# Wireless / Bluetooth in the studio?



## Josh Richman (Nov 4, 2017)

Why do most professional studios never use a Bluetooth keyboard and mouse? Do they emit a frequency that interferes with the sound? Is it a battery thing? Just curious...

And yet there is the logic remote app on iPad.


----------



## Phryq (Nov 4, 2017)

I'm planning to do a setup where I remotely control my main PC with a laptop, so I can be anywhere in my apartment, but have full power of my PC.

But I guess this is different than what you're thinking.


----------



## ptram (Nov 4, 2017)

Apart for the trackpad, I use Logic Remote and TocuhOSC apps to remotely control my DAW and sounds with an iPad.


----------



## Phryq (Nov 4, 2017)

I've used OSC, but there's a slight latency which I can't tolerate.


----------



## kitekrazy (Nov 4, 2017)

Josh Richman said:


> Why do most professional studios never use a Bluetooth keyboard and mouse? Do they emit a frequency that interferes with the sound? Is it a battery thing? Just curious...
> 
> And yet there is the logic remote app on iPad.
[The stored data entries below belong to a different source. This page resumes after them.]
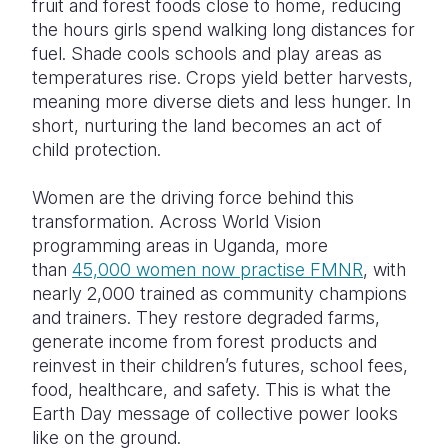
fruit and forest foods close to home, reducing
the hours girls spend walking long distances for
fuel. Shade cools schools and play areas as
temperatures rise. Crops yield better harvests,
meaning more diverse diets and less hunger. In
short, nurturing the land becomes an act of
child protection.
Women are the driving force behind this
transformation. Across World Vision
programming areas in Uganda, more
than
45,000 women now practise FMNR
, with
nearly 2,000 trained as community champions
and trainers. They restore degraded farms,
generate income from forest products and
reinvest in their children’s futures, school fees,
food, healthcare, and safety. This is what the
Earth Day message of collective power looks
like on the ground.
Sometimes those blue tooth devices by Logitech suck if you move around. Odd that PCI is phased out while the P/S2 still remains on boards.


----------



## rrichard63 (Nov 4, 2017)

If I recall correctly, the main issue is not interference but CPU load. That said, I do use wireless keyboards and mice because having both on the same USB receiver frees up a USB port, as well as decreasing cable clutter. I keep meaning to rethink that, but never do.
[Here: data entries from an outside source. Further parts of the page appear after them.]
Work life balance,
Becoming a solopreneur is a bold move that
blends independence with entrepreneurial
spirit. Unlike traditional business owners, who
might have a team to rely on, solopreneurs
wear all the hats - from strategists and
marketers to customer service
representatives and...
I think wi-fi versus ethernet cable involves the same trade-offs.


----------



## URL (Feb 21, 2019)

Blue tooth in your studio and your hacked...!


----------



## URL (Feb 21, 2019)

Its best to isolate the studio room with aluminum foil, to avoid EMF and in the Air hackers ...


----------



## gsilbers (Feb 21, 2019)

the tracking is not that good imo. also batteries seem to ran out fast all the time. 
i have the apple mouse (W little wheel) and its the best of all for DAWs (imo) but the wireless and magic mouse verison sucked for me. it kepts missing tracking or batteries drained. its a small thing but if u are working on something and are realling into it and those little tracking issues or battery issue happen, its very annoying.


----------



## URL (Feb 21, 2019)

Yes I never look for bluetooth its bad regarding security and economic aspect.


----------



## dzilizzi (Feb 21, 2019)

One thing I do like about Apple keyboards is the USB outlets so you can plug your mouse in. I'm just a hobbyist, so not too worried about hacking. I only have a wireless mouse at the moment, but I am thinking of trying out a TouchOSC system using an old iPad.


----------



## URL (Feb 21, 2019)

I don't now if Pc is more safe than Apple regarding hacking of bluetooth gear, I use keyboard shortcuts as a TouchOSC function it works well and is cheap...


----------



## Bear Market (Feb 21, 2019)

I use Audreio (https://audre.io/) to stream audio to my phone straight from the DAW to check mixes. I find it is a nifty little app/plugin.


----------



## jmauz (Feb 21, 2019)

Bluetooth IME is finicky. The last thing you want to do with a deadline looming is fuck around with a bluetooth keyboard that won't work. I've been there, and thankfully I had a wired keyboard stashed in the machine room. 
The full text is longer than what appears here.